Bonjo Iyabinghi Noah of African Head Charge Talks Life-Long Learning and ‘A Trip To Bolgatanga’ (INTERVIEW)

African Head Charge has been making waves as a Psychedelic Dub ensemble since the 1980s and have now passed their 40th year. The combination of percussionist Bonjo Iyabinghi Noah working alongside Producer and collaborator Adrian Sherwood has spanned over a dozen albums, but the duo have just released the first album in 12 years, titled A Trip To Bolgatanga. African Head Charge albums usually feature a wide range of contributors from different musical traditions, all informing Bonjo’s Jamaican-born, African-influenced core elements on his tracks. That impulse to bring in a wide range of cultural traditions is something that Bonjo has become known for and is a big part of the uniqueness of the music he releases.

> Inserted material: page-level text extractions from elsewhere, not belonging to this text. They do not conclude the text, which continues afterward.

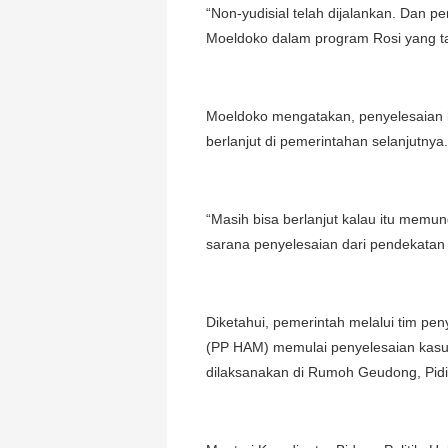
“Non-yudisial telah dijalankan. Dan pe
Moeldoko dalam program Rosi yang t
Moeldoko mengatakan, penyelesaian k
berlanjut di pemerintahan selanjutnya.
“Masih bisa berlanjut kalau itu memun
sarana penyelesaian dari pendekatan y
Diketahui, pemerintah melalui tim pe
(PP HAM) memulai penyelesaian kasus 
dilaksanakan di Rumoh Geudong, Pidi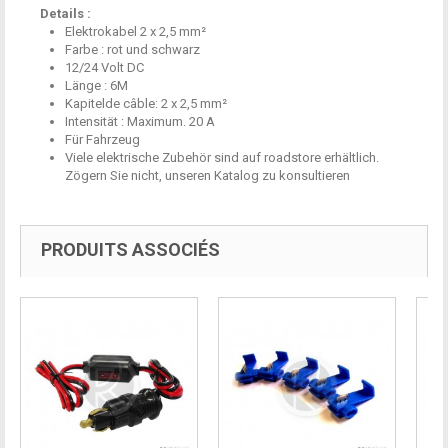
Details :
Elektrokabel 2 x 2,5 mm²
Farbe : rot und schwarz
12/24 Volt DC
Länge : 6M
Kapitelde câble: 2 x 2,5 mm²
Intensität : Maximum. 20 A
Für Fahrzeug
Viele elektrische Zubehör sind auf roadstore erhältlich.
Zögern Sie nicht, unseren Katalog zu konsultieren
PRODUITS ASSOCIÉS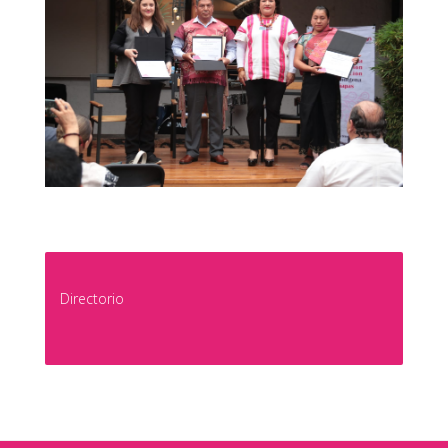
Directorio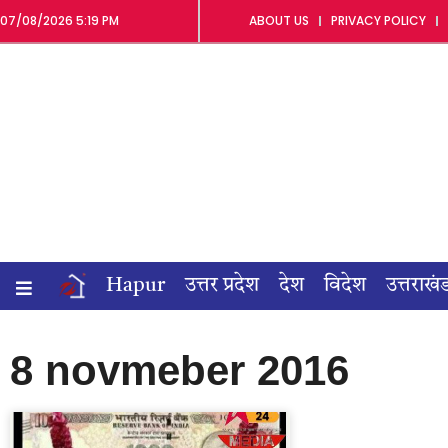
07/08/2026 5:19 PM
ABOUT US
PRIVACY POLICY
Hapur
उत्तर प्रदेश
देश
विदेश
उत्तराखं
8 novmeber 2016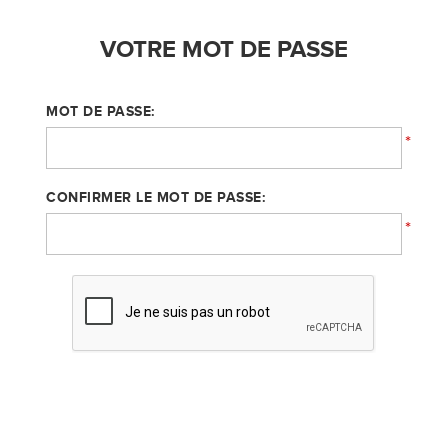
VOTRE MOT DE PASSE
MOT DE PASSE:
*
CONFIRMER LE MOT DE PASSE:
*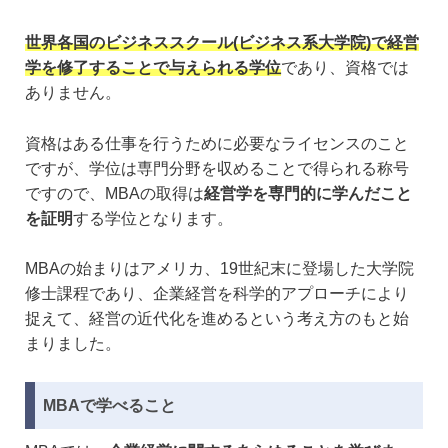
世界各国のビジネススクール(ビジネス系大学院)で経営
学を修了することで与えられる学位
であり、資格では
ありません。
資格はある仕事を行うために必要なライセンスのこと
ですが、学位は専門分野を収めることで得られる称号
ですので、MBAの取得は
経営学を専門的に学んだこと
を証明
する学位となります。
MBAの始まりはアメリカ、19世紀末に登場した大学院
修士課程であり、企業経営を科学的アプローチにより
捉えて、経営の近代化を進めるという考え方のもと始
まりました。
MBAで学べること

Having relocated to Ghana in the 1990s, Bonjo has now spent many years interacting with different drumming traditions among different tribal people, and that’s part of what finally pushed him to create A Trip To Bolgatanga. As someone who’s very committed to learning new things as a percussionist throughout his life, the now 70-year-old brought tribal traditions together on this new collection that he’s only recently learned about. Even journeying to the town of Bolgatanga to work with local artist King Ayisoba led to many new experiences that informed these tracks, hence the album’s title. African Head Charge are currently touring, with more dates being added, bringing their percussion-driven and multi-cultural music to new audiences. I spoke with Bonjo shortly after the group played Glastonbury Festival about this return to recording and the continuing process of learning that he’s embraced from a young age. 

Hannah Means-Shannon: When you’re thinking about making new music, how do you approach that? Do you make recordings by yourself first, or is it all about live interaction in the studio?

Bonjo Iyabinghi Noah: Sometimes it’s like that, making recordings myself. There’s no specific way. Although, the main way that I normally do it is that I have some ideas, some rhythms of different types of drums playing together, and I’ll lay the drums down. Then, later, I’ll put other things on top of that. Sometimes the lyrics will come after the drumming, and sometimes the drumming will come after the lyrics.

HMS: For this album, I can see how percussion is very much the structure and underlying idea for the songs.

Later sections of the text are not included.